If you are looking for an interesting, and beautiful style
of architecture for a house or smaller sized commercial
building, then you may want to look towards the prairie
style architecture.

The prairie style architecture was drafted originally in
the loft room of the Steinway Piano Company building in
Chicago, Illinois in the 1890’s. The Prairie Style was
popular from the 1900’s through about 1912.

Probably the most famous follower of the Louis Sullivan
teachings on Prairie Style architecture was Frank Lloyd
Wright.

Also termed Prairie School Architecture, the Prairie style
was and is most commonly found in the Midwestern United
States.

Prairie style homes are distinct in their design. Created
with horizontal lines, flat roofs with overhanging eves and
windows grouped in horizontal bands.

Some of the most famous Prairie Style homes are the Darwin
D. Martin House in Buffalo, NY, along with the Guggenheim
Museum in New York City and Fallingwater in Pennsylvania.

There is one though that stands out above the rest, the
Robie House. Located on the campus on the University of
Chicago, it is the quintessential example of the Prairie
Style Architecture.

Illinois still holds the greatest number of Prairie Style
Architecture. Frank Lloyd Wright lived for a time in Oak
Park, Illinois, a suburb of Chicago. Here you will find
street after street of Prairie Style Architecture.

Prairie homes were made to function efficiently in the
prairie climate. The horizontal lines were thought to match
those of the native prairie landscape. The interior was
designed to be multifunctional and utilizing the suns
natural light and natural air flow throughout the house.
The Prairie Style architecture is by far some of the most
beautiful you will find in the Midwest.

Greco-Roman Architecture

Ancient Greece may have spawned the beginning of sculpture
and architecture, not only in ancient times, but also until
present day.

Until the 7th century, Greece was without architecture.
Since the pre 7th century Greek buildings were made mostly
of wood or mud-brick, there is nothing remaining of them
and there was little in written record about them.

But in a more modern Greece, buildings such as the
Parthenon and the Coliseum, still partially remain, giving
us beautiful architecture in which to study.

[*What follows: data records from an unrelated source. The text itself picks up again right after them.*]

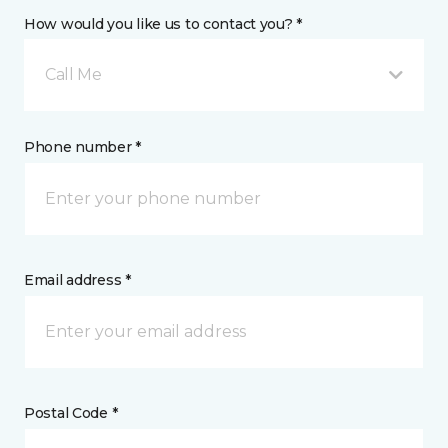
How would you like us to contact you? *
Call Me
Phone number *
Email address *
Postal Code *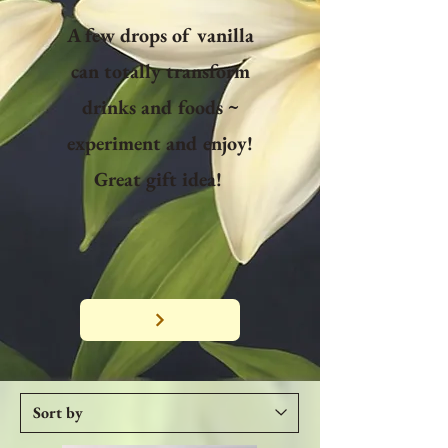
A few drops of vanilla
can totally transform
drinks and foods ~
experiment and enjoy!
Great gift idea!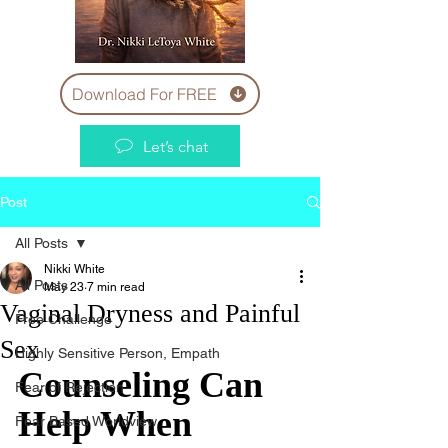
Download For FREE
Let’s chat
Post
All Posts
Nikki White
All Posts
May 23
7 min read
Vaginal Dryness and Painful
Free Challenge
Sex
Highly Sensitive Person, Empath
Counseling Can 
Fear of Rejection
Help When 
Fear Based Worldview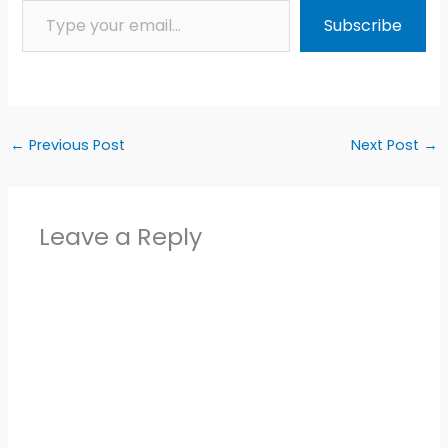
Subscribe
←
Previous Post
Next Post
→
Leave a Reply
Alter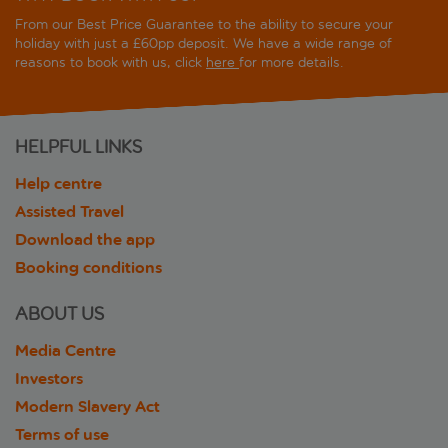
From our Best Price Guarantee to the ability to secure your
holiday with just a £60pp deposit. We have a wide range of
reasons to book with us, click
here
for more details.
HELPFUL LINKS
Help centre
Assisted Travel
Download the app
Booking conditions
ABOUT US
Media Centre
Investors
Modern Slavery Act
Terms of use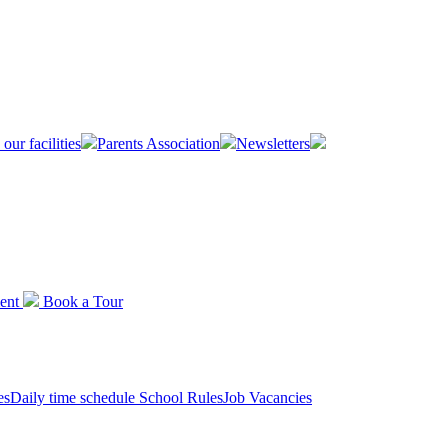
 our facilities
Parents Association
Newsletters
ent
Book a
Tour
es
Daily time schedule
School Rules
Job Vacancies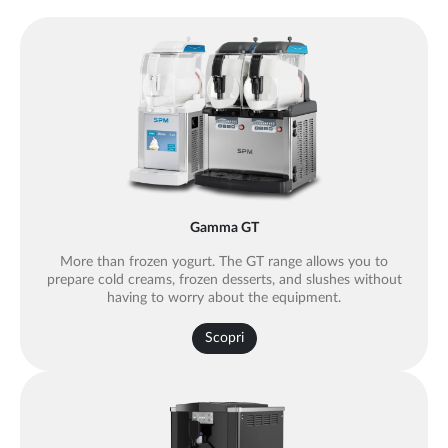
Gamma GT
More than frozen yogurt. The GT range allows you to
prepare cold creams, frozen desserts, and slushes without
having to worry about the equipment.
Scopri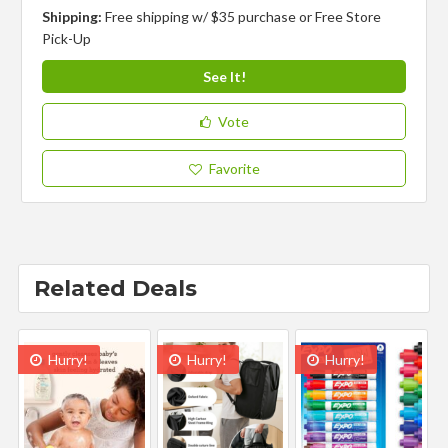
Shipping:
Free shipping w/ $35 purchase or Free Store
Pick-Up
See It!
Vote
Favorite
Related Deals
Hurry!
Hurry!
Hurry!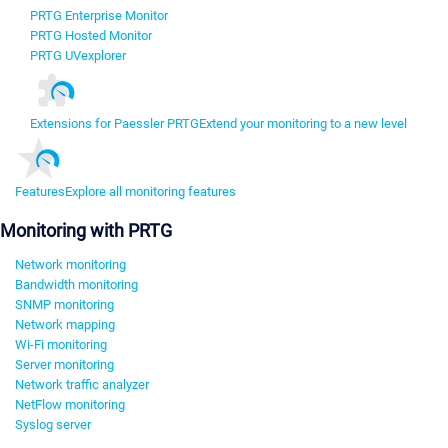
PRTG Enterprise Monitor
PRTG Hosted Monitor
PRTG UVexplorer
Extensions for Paessler PRTG
Extend your monitoring to a new level
Features
Explore all monitoring features
Monitoring with PRTG
Network monitoring
Bandwidth monitoring
SNMP monitoring
Network mapping
Wi-Fi monitoring
Server monitoring
Network traffic analyzer
NetFlow monitoring
Syslog server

Most Greco-Roman architecture either rectangle or square in
shape and made from limestone, which is found in abundance
in Greece. Though many people think Marble was used in the
building of the Greco-Roman architecture, the cost and
unavailability of it directed its use for mostly sculptural
decoration, except for the Parthenon.

Greco-Roman architecture is abundant in columns and size.
Most people don’t realize that there are two types of
Greco-Roman architecture, the Doric and Ionic.

While the famous Parthenon and the Temple of Hephaestus in
Athens are Doric, the Erechtheum, which is located right
next to the Parthenon is Ionic. Ionic Greco-Roman
architecture is more decorative.

The most surviving buildings of Roman-Greco Architecture
lean towards the temples. This is mainly due to the
building material used. Limestone though, after years, can
begin to waste away and decompose with natural erosion.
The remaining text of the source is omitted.